Your task:
Lines from the entries below that hold "target" form the answer; copy all of them.

Records provided:

■ ■ ■

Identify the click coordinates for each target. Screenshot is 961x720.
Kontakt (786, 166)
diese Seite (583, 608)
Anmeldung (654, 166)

■ ■ ■

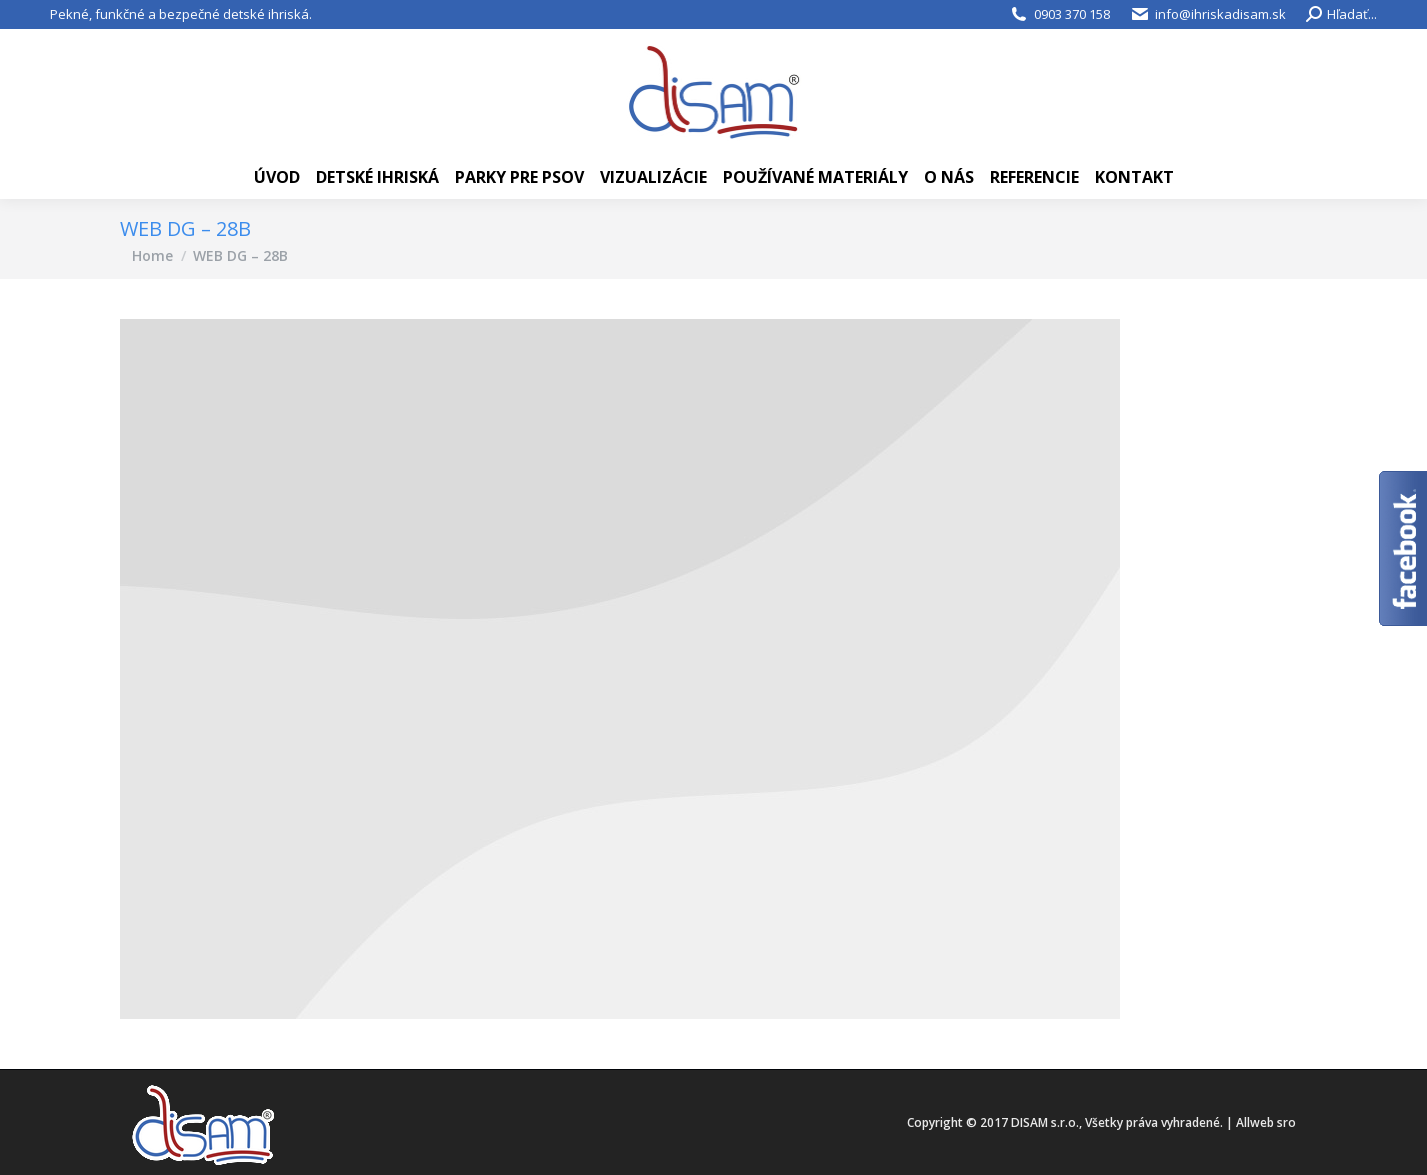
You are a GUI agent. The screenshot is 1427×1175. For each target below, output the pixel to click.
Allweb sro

■ ■ ■

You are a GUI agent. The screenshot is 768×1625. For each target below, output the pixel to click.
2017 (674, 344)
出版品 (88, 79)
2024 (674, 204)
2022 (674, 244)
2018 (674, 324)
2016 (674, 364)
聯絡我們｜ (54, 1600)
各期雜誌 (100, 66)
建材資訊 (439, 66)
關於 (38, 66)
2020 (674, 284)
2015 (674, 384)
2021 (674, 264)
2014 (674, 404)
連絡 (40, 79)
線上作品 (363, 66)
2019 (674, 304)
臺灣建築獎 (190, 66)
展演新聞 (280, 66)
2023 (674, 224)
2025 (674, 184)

■ ■ ■

Completed exercise:
Identify the click coordinates for each target. Screenshot is 961x720.
You are a GUI agent. The screenshot is 1427×1175. For each target below, output the pixel to click.
You are a GUI agent. The screenshot is 768×1625. For each target below, output the pixel to click.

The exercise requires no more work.